Hazelcast today released the first version of Hazelcast Jet, a distributed processing engine for Big Data streams. Jet integrates with the Hazelcast in-memory data grid to process data in parallel across nodes in near real time.
Hazelcast Jet uses directed acyclic graphs to model relationships between tasks in the data-processing pipeline. The system is built on one-record-per-time architecture, which allows Jet to process data immediately, rather than in batches.
(Related: Apache Beam goes top level)
For users with high-volume data streams, Jet ingests information via socket, file, HDFS or Kafka. Once inside, developers can take advantage of event-based architecture to process that information as it’s needed through a high level Java API.
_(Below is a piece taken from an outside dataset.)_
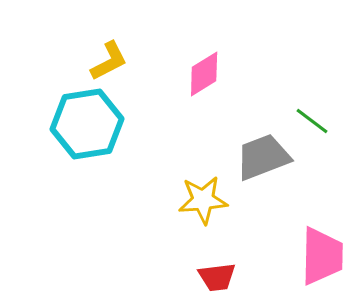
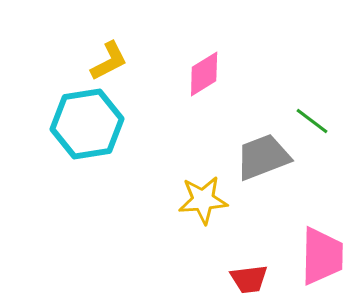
red trapezoid: moved 32 px right, 2 px down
Greg Luck, CEO of Hazelcast, said, “Hazelcast Jet is a super-fast, low-latency, next-generation DAG Engine for Big Data processing. We believe that the Hadoop and Spark ecosystems are too complex to program and to deploy, and have set out to bring Hazelcast’s legendary simplicity to Big Data. We have designed it as a general-purpose engine for the intersect of Big Data programmers and Java programmers. But if you are already a Hazelcast user or have data in Hazelcast, it will be the easiest way to solve your Big Data problems.”
Hazelcast Jet can be embedded into existing applications to provide an end-to-end stream-processing workflow. The system also includes a more low-level core API for maximizing flexibility and allowing direct manipulation of the data readers.